Once the pictures are set aside, reproduce all of the records exactly.

> Data for the task:
......
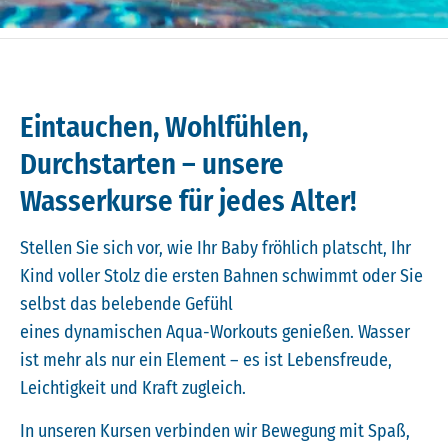
Eintauchen, Wohlfühlen,
Durchstarten – unsere
Wasserkurse für jedes Alter!
Stellen Sie sich vor, wie Ihr Baby fröhlich platscht, Ihr
Kind voller Stolz die ersten Bahnen schwimmt oder Sie
selbst das belebende Gefühl
eines dynamischen Aqua-Workouts genießen. Wasser
ist mehr als nur ein Element – es ist Lebensfreude,
Leichtigkeit und Kraft zugleich.
In unseren Kursen verbinden wir Bewegung mit Spaß,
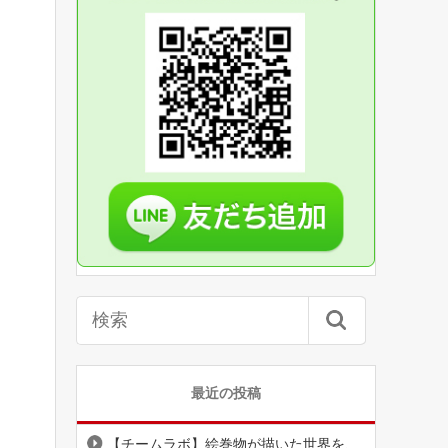
最近の投稿
【チームラボ】絵巻物が描いた世界を、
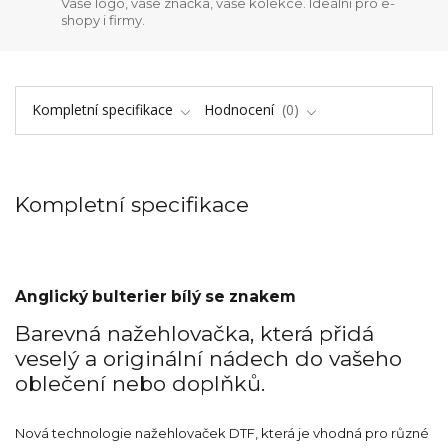
Vaše logo, vaše značka, vaše kolekce. Ideální pro e-
shopy i firmy.
Kompletní specifikace
Hodnocení
0
Kompletní specifikace
Anglický bulterier bílý se znakem
Barevná nažehlovačka, která přidá
veselý a originální nádech do vašeho
oblečení nebo doplňků.
Nová technologie nažehlovaček DTF, která je vhodná pro různé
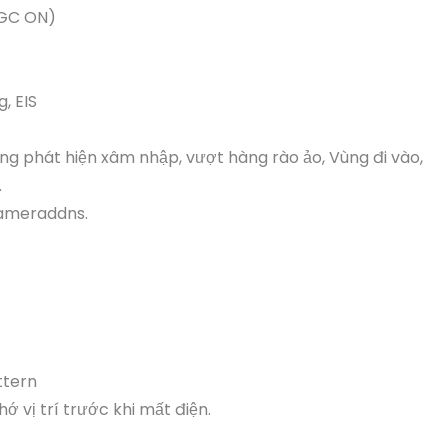
AGC ON)
, EIS
ng phát hiện xâm nhập, vượt hàng rào ảo, Vùng đi vào,
.
cameraddns.
ttern
hớ vị trí trước khi mất điện.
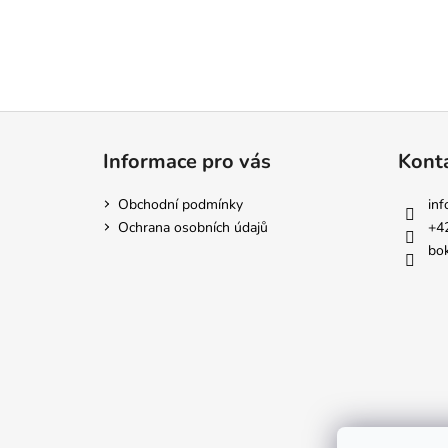
Z
á
Informace pro vás
Kont
p
a
Obchodní podmínky
inf
t
Ochrana osobních údajů
+4
í
bok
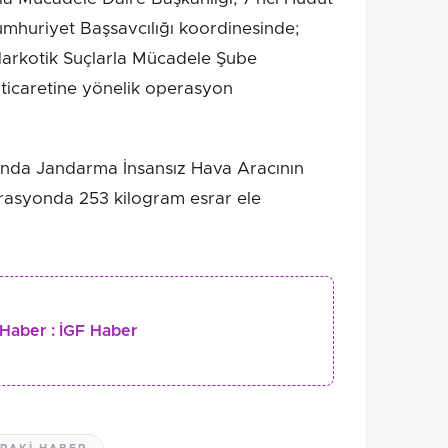
mhuriyet Başsavcılığı koordinesinde;
Narkotik Suçlarla Mücadele Şube
icaretine yönelik operasyon
cunda Jandarma İnsansız Hava Aracının
rasyonda 253 kilogram esrar ele
Haber :
İGF Haber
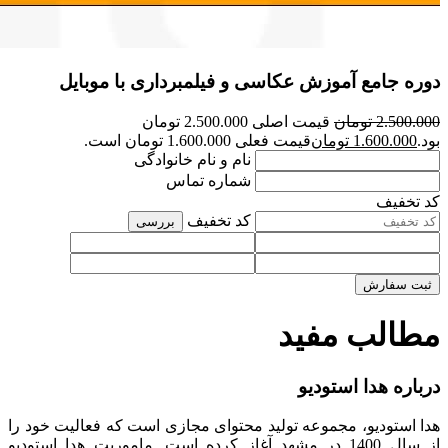
دوره جامع آموزش عکاسی و فیلمبرداری با موبایل
2.500.000
تومان
قیمت اصلی 2.500.000 تومان
بود.
1.600.000
تومان
قیمت فعلی 1.600.000 تومان است.
نام و نام خانوادگی
شماره تماس
کد تخفیف
کد تخفیف
بررسی
ثبت سفارش
مطالب مفید
درباره هدا استودیو
هدا استودیو، مجموعه تولید محتوای مجازی است که فعالیت خود را
از سال 1400 در مشهد آغاز کرده است. ماموریت هدا استودیو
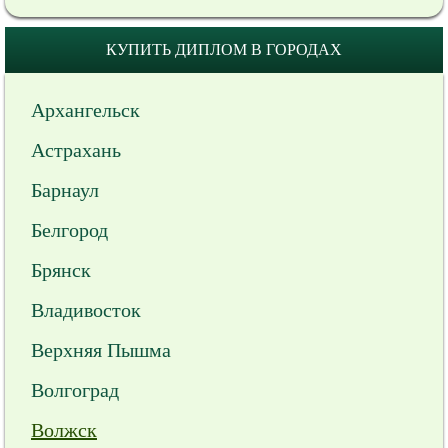
КУПИТЬ ДИПЛОМ В ГОРОДАХ
Архангельск
Астрахань
Барнаул
Белгород
Брянск
Владивосток
Верхняя Пышма
Волгоград
Волжск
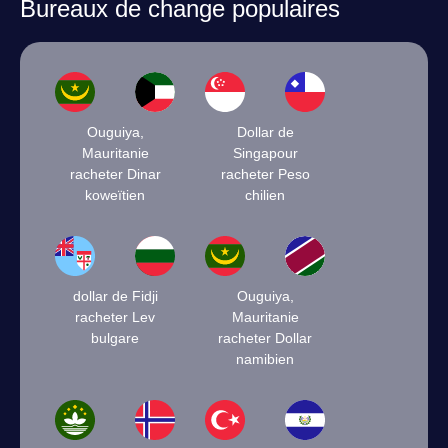
Bureaux de change populaires
Ouguiya,
Dollar de
Mauritanie
Singapour
racheter Dinar
racheter Peso
koweïtien
chilien
dollar de Fidji
Ouguiya,
racheter Lev
Mauritanie
bulgare
racheter Dollar
namibien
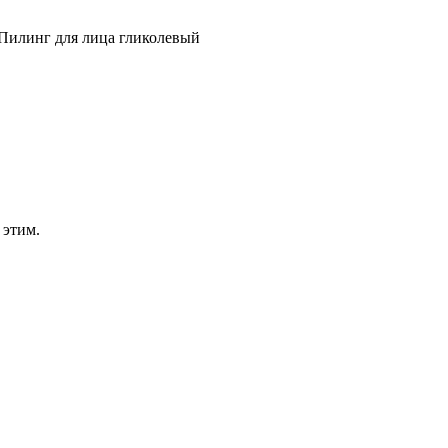
Пилинг для лица гликолевый
 этим.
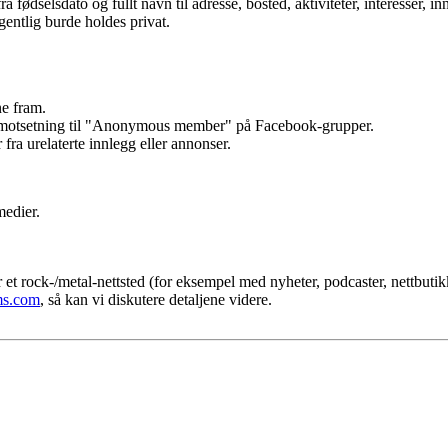
fødselsdato og fullt navn til adresse, bosted, aktiviteter, interesser, inn
gentlig burde holdes privat.
ne fram.
 motsetning til "Anonymous member" på Facebook-grupper.
 fra urelaterte innlegg eller annonser.
medier.
.
et rock-/metal-nettsted (for eksempel med nyheter, podcaster, nettbutikk,
ms.com
, så kan vi diskutere detaljene videre.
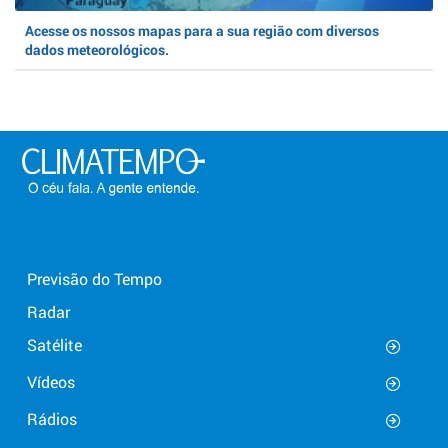
Acesse os nossos mapas para a sua região com diversos
dados meteorológicos.
Previsão do Tempo
Radar
Satélite
Vídeos
Rádios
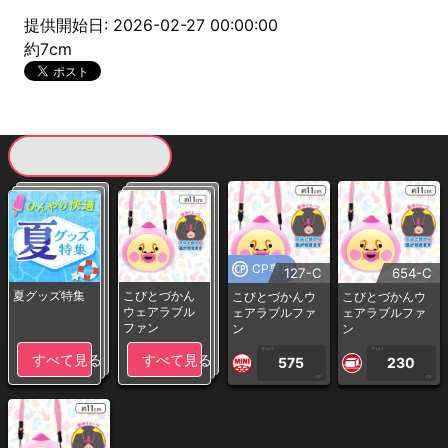
提供開始日: 2026-02-27 00:00:00
約7cm
現在提供している景品一覧
CP専用
127-C
654-C
夏グッズ特集
こびとづかん
こびとづかんウ
こびとづかんウ
ウェアラブル
ェアラブルファ
ェアラブルファ
ファン
ン
ン
1PLAY
1PLAY
すべて見る
すべて見る
575
230
CP
CP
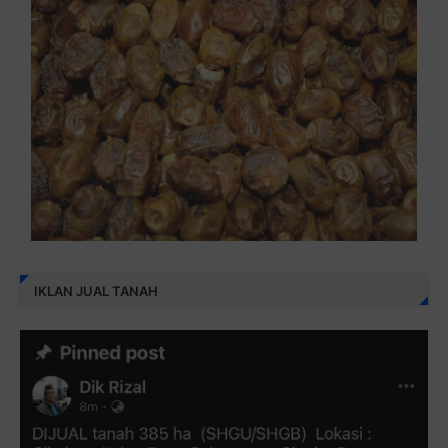
IKLAN JUAL TANAH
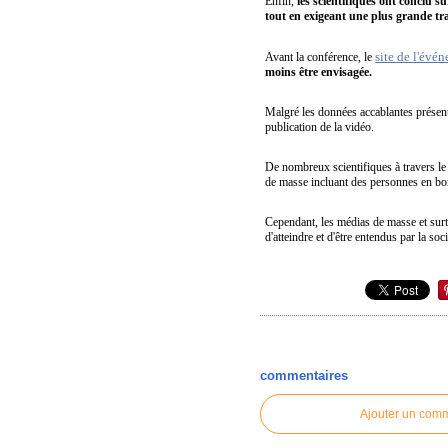
Enfin,
les scientifiques ont conclu 
tout en exigeant une plus grande tra
site de l'évé
Avant la conférence, le
moins être envisagée.
Malgré les données accablantes présenté
publication de la vidéo.
De nombreux scientifiques à travers le
de masse incluant des personnes en bon
Cependant, les médias de masse et surt
d'atteindre et d'être entendus par la soci
commentaires
Ajouter un com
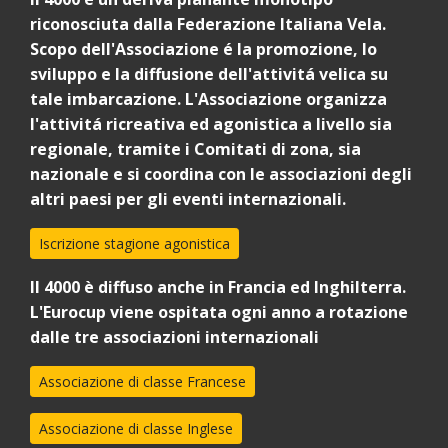
riconosciuta dalla Federazione Italiana Vela.
Scopo dell'Associazione é la promozione, lo
sviluppo e la diffusione dell'attivitá velica su
tale imbarcazione.
L'Associazione organizza
l'attivitá ricreativa ed agonistica a livello sia
regionale, tramite i Comitati di zona, sia
nazionale e si coordina con le associazioni degli
altri paesi per gli eventi internazionali.
Iscrizione stagione agonistica
Il 4000 è diffuso anche in Francia ed Inghilterra.
L'Eurocup viene ospitata ogni anno a rotazione
dalle tre associazioni internazionali
Associazione di classe Francese
Associazione di classe Inglese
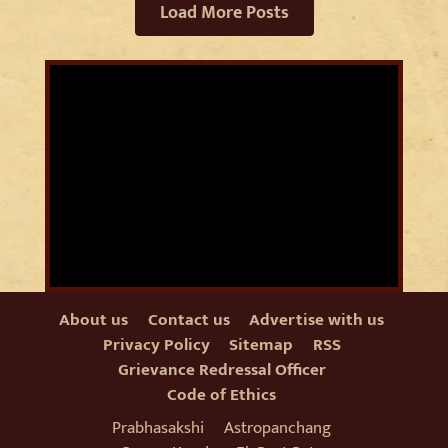
Load More Posts
About us
Contact us
Advertise with us
Privacy Policy
Sitemap
RSS
Grievance Redressal Officer
Code of Ethics
Prabhasakshi
Astropanchang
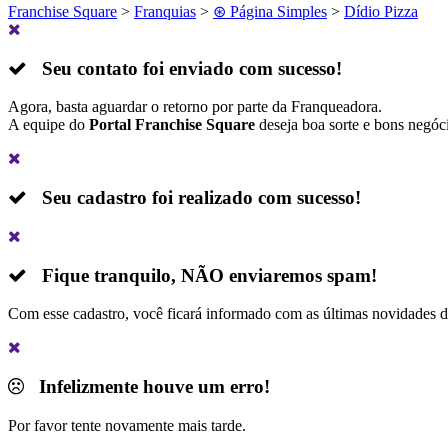
Franchise Square
>
Franquias
>
⊛ Página Simples
>
Dídio Pizza
Seu contato foi enviado com sucesso!
Agora, basta aguardar o retorno por parte da Franqueadora.
A equipe do
Portal Franchise Square
deseja boa sorte e bons negóc
Seu cadastro foi realizado com sucesso!
Fique tranquilo,
NÃO
enviaremos spam!
Com esse cadastro, você ficará informado com as últimas novidades 
Infelizmente houve um erro!
Por favor tente novamente mais tarde.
......
> Solution:
Eintauchen, Wohlfühlen,
Durchstarten – unsere
Wasserkurse für jedes Alter!
Stellen Sie sich vor, wie Ihr Baby fröhlich platscht, Ihr
Kind voller Stolz die ersten Bahnen schwimmt oder Sie
selbst das belebende Gefühl
eines dynamischen Aqua-Workouts genießen. Wasser
ist mehr als nur ein Element – es ist Lebensfreude,
Leichtigkeit und Kraft zugleich.
In unseren Kursen verbinden wir Bewegung mit Spaß,
最近の投稿
【チームラボ】絵巻物が描いた世界を、
Vaše logo, vaše značka, vaše kolekce. Ideální pro e-
shopy i firmy.
Kompletní specifikace
Hodnocení
0
Kompletní specifikace
Anglický bulterier bílý se znakem
Barevná nažehlovačka, která přidá
veselý a originální nádech do vašeho
oblečení nebo doplňků.
Nová technologie nažehlovaček DTF, která je vhodná pro různé
AGC ON)
, EIS
ng phát hiện xâm nhập, vượt hàng rào ảo, Vùng đi vào,
.
cameraddns.
ttern
hớ vị trí trước khi mất điện.
Z
á
Informace pro vás
Kont
p
a
Obchodní podmínky
inf
t
Ochrana osobních údajů
+4
í
bok
mhuriyet Başsavcılığı koordinesinde;
Narkotik Suçlarla Mücadele Şube
icaretine yönelik operasyon
cunda Jandarma İnsansız Hava Aracının
rasyonda 253 kilogram esrar ele
Haber :
İGF Haber
دوره جامع آموزش عکاسی و فیلمبرداری با موبایل
2.500.000
تومان
قیمت اصلی 2.500.000 تومان
بود.
1.600.000
تومان
قیمت فعلی 1.600.000 تومان است.
نام و نام خانوادگی
شماره تماس
کد تخفیف
کد تخفیف
بررسی
ثبت سفارش
مطالب مفید
درباره هدا استودیو
هدا استودیو، مجموعه تولید محتوای مجازی است که فعالیت خود را
از سال 1400 در مشهد آغاز کرده است. ماموریت هدا استودیو
КУПИТЬ ДИПЛОМ В ГОРОДАХ
Архангельск
Астрахань
Барнаул
Белгород
Брянск
Владивосток
Верхняя Пышма
Волгоград
Волжск
Bureaux de change populaires
Ouguiya,
Dollar de
Mauritanie
Singapour
racheter Dinar
racheter Peso
koweïtien
chilien
dollar de Fidji
Ouguiya,
racheter Lev
Mauritanie
bulgare
racheter Dollar
namibien
Пилинг для лица гликолевый
 этим.
fødselsdato og fullt navn til adresse, bosted, aktiviteter, interesser, inn
gentlig burde holdes privat.
ne fram.
 motsetning til "Anonymous member" på Facebook-grupper.
 fra urelaterte innlegg eller annonser.
medier.
.
et rock-/metal-nettsted (for eksempel med nyheter, podcaster, nettbutikk,
ms.com
, så kan vi diskutere detaljene videre.
Acesse os nossos mapas para a sua região com diversos
dados meteorológicos.
Previsão do Tempo
Radar
Satélite
Vídeos
Rádios
提供開始日: 2026-02-27 00:00:00
約7cm
現在提供している景品一覧
CP専用
127-C
654-C
夏グッズ特集
こびとづかん
こびとづかんウ
こびとづかんウ
ウェアラブル
ェアラブルファ
ェアラブルファ
ファン
ン
ン
1PLAY
1PLAY
すべて見る
すべて見る
575
230
CP
CP
IKLAN JUAL TANAH
Enfin,
les scientifiques ont conclu 
tout en exigeant une plus grande tra
site de l'évé
Avant la conférence, le
moins être envisagée.
Malgré les données accablantes présenté
publication de la vidéo.
De nombreux scientifiques à travers le
de masse incluant des personnes en bon
Cependant, les médias de masse et surt
d'atteindre et d'être entendus par la soci
commentaires
Ajouter un com
riconosciuta dalla Federazione Italiana Vela.
Scopo dell'Associazione é la promozione, lo
sviluppo e la diffusione dell'attivitá velica su
tale imbarcazione.
L'Associazione organizza
l'attivitá ricreativa ed agonistica a livello sia
regionale, tramite i Comitati di zona, sia
nazionale e si coordina con le associazioni degli
altri paesi per gli eventi internazionali.
Iscrizione stagione agonistica
Il 4000 è diffuso anche in Francia ed Inghilterra.
L'Eurocup viene ospitata ogni anno a rotazione
dalle tre associazioni internazionali
Associazione di classe Francese
Associazione di classe Inglese
Load More Posts
About us
Contact us
Advertise with us
Privacy Policy
Sitemap
RSS
Grievance Redressal Officer
Code of Ethics
Prabhasakshi
Astropanchang
Franchise Square
>
Franquias
>
⊛ Página Simples
>
Dídio Pizza
Seu contato foi enviado com sucesso!
Agora, basta aguardar o retorno por parte da Franqueadora.
A equipe do
Portal Franchise Square
deseja boa sorte e bons negóc
Seu cadastro foi realizado com sucesso!
Fique tranquilo,
NÃO
enviaremos spam!
Com esse cadastro, você ficará informado com as últimas novidades 
Infelizmente houve um erro!
Por favor tente novamente mais tarde.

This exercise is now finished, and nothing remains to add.